An omics-based comparison of the liver tissue (hepatocytes) with traditional cell models is crucial for assessing the potential limitations of the in vitro experiments. Here, we compared the HepG2 transcriptomic signature with that obtained with liver tissue biopsy material [7]. The majority of the genes that were up-regulated in HepG2 cells were associated with cancer, while the genes that were up-regulated in the liver were associated with xenobiotic metabolism. Considering these large groups, researchers should be wary when designing transcriptomic experiments using HepG2 cells as a liver model. If the target genes are associated with the oncology of interest, then the expression levels of these genes will be a strongly biased estimate of their levels in the liver. This fact has important implications for drug, toxicity and carcinogenicity testing. In addition, the increased levels of the genes associated with xenobiotic inactivation in the liver transcriptome could reflect the fact that the samples were biopsies obtained from the patients who were likely to receive medical treatment.

We compared the list of the genes that were differentially expressed between HepG2 cells and the liver (SOLiD RNA-Seq) to the corresponding results obtained in another study of HepG2 cells and hepatocytes using microarrays [13]. The analysis revealed that 27 of the 50 genes that were up-regulated and 271 of the 608 genes that were down-regulated in HepG2, as assessed using the RNA-Seq, were also detected using microarrays (among the 3,559 up-regulated and 2,540 down-regulated genes, respectively). None of the up-regulated genes identified in RNA-Seq was among the down-regulated genes identified through microarray, and only 2 of the down-regulated genes were among the up-regulated genes detected by microarray. While the RNA-Seq analysis was more specific, and the number of differentially expressed genes identified in the RNA-Seq analysis was an order of magnitude lower, the significance testing confirmed the general consistency of the results from the two studies (Pearson’s chi-squared test with simulated p-value, chi-squared = 1183.63, p = 5E-4; see Methods for details).

A majority of the 23 genes that were up-regulated in HepG2 cells, identified through RNA-Seq but not microarray analysis, encoded proteins that are associated with active mitotic cell division, particularly the M phase of the mitotic cell cycle. This finding is logically explained by the biological difference between the samples compared in the two studies: in the present study, we compared a growing HepG2 cell line with a stationary liver biopsy sample, while Costantini et al. [13] compared two cell lines, each dividing at a different rate; thus, these genes were not differentially expressed.
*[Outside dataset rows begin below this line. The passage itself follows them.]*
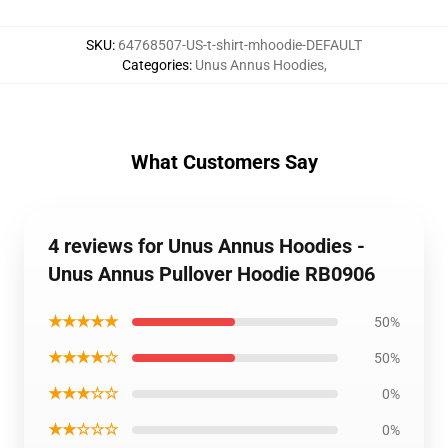
SKU
:
64768507-US-t-shirt-mhoodie-DEFAULT
Categories
:
Unus Annus Hoodies
,
What Customers Say
4 reviews for Unus Annus Hoodies -
Unus Annus Pullover Hoodie RB0906
★★★★★
50%
★★★★☆
50%
★★★☆☆
0%
★★☆☆☆
0%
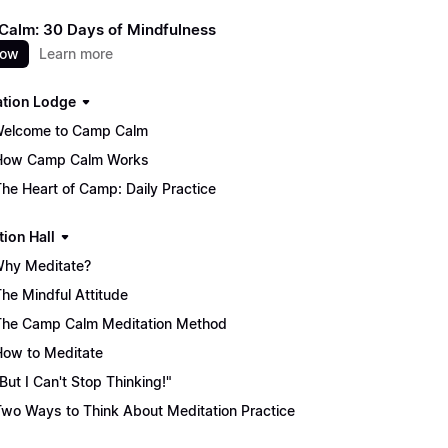
alm: 30 Days of Mindfulness
now
Learn more
ation Lodge
Welcome to Camp Calm
How Camp Calm Works
The Heart of Camp: Daily Practice
tion Hall
Why Meditate?
The Mindful Attitude
The Camp Calm Meditation Method
How to Meditate
"But I Can't Stop Thinking!"
Two Ways to Think About Meditation Practice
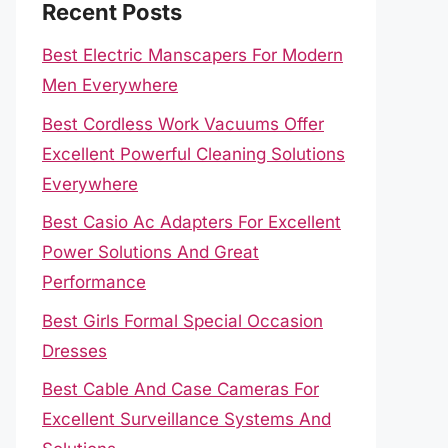
Recent Posts
Best Electric Manscapers For Modern
Men Everywhere
Best Cordless Work Vacuums Offer
Excellent Powerful Cleaning Solutions
Everywhere
Best Casio Ac Adapters For Excellent
Power Solutions And Great
Performance
Best Girls Formal Special Occasion
Dresses
Best Cable And Case Cameras For
Excellent Surveillance Systems And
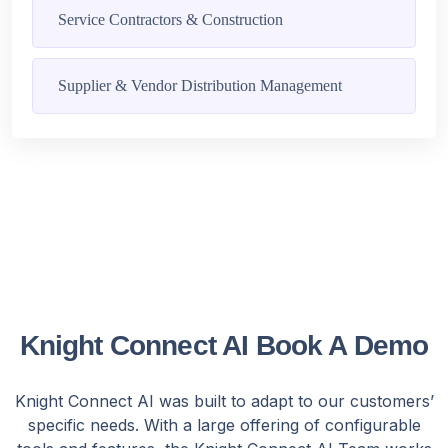
Service Contractors & Construction
Supplier & Vendor Distribution Management
Knight Connect AI Book A Demo
Knight Connect AI was built to adapt to our customers’
specific needs. With a large offering of configurable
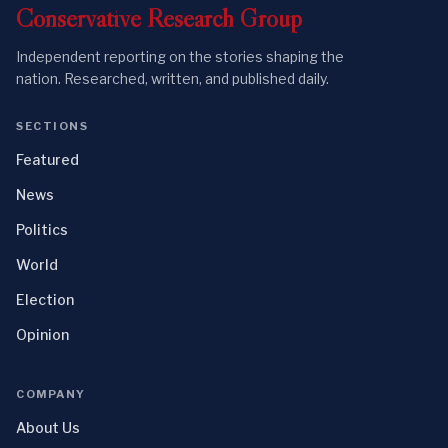
Conservative
Research
Group
Independent reporting on the stories shaping the
nation. Researched, written, and published daily.
SECTIONS
Featured
News
Politics
World
Election
Opinion
COMPANY
About Us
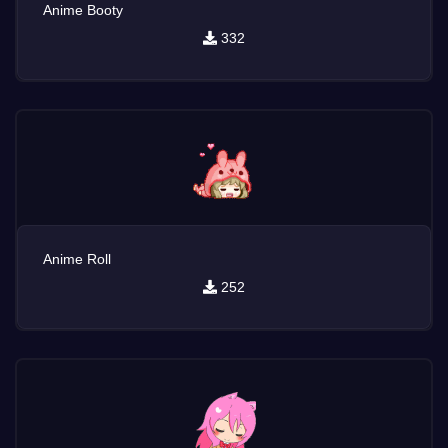
Anime Booty
332
Anime Roll
252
In contrast, among the 391 genes that were down-regulated in HepG2 cells, identified through RNA-Seq but not microarray analysis, the largest group (181/391, 46.3%) was associated with the GO category “response to any stimulus”, with a majority of the genes responsible for detoxification. The next largest group comprised 71 genes (18.2%) belonging to the GO term “immune system process”. A high proportion of these genes are involved in the synthesis of blood plasma proteins and components of the immune system. Both of these processes are physiological functions of the liver under normal conditions. Therefore, the reduced expression of these genes in HepG2 cells compared with liver tissue is logical. The conditions for hepatocyte cultivation in vitro might have led to inactivation of these metabolic pathways, thus decreasing the differences in the HepG2 cell line.

In addition to the choice of transcriptome profiling technology and differences in the biological objects, other factors likely contribute to the variations between the two studies. One factor is the availability of biological replicates: Costantini et al. [13] included 4 replicates per group, but these replicates were technical, not biological. In contrast, in the present RNA-Seq study, we had 1 sample for liver and 2 biological replicates for HepG2 cells. The availability of these biological replicates, i.e., two HepG2 samples from two different laboratories, allowed a more specific detection of the HepG2 gene expression signature based on the natural variability of the biological object. This fact must have contributed to the identification of a lower number of differentially expressed genes in the present study.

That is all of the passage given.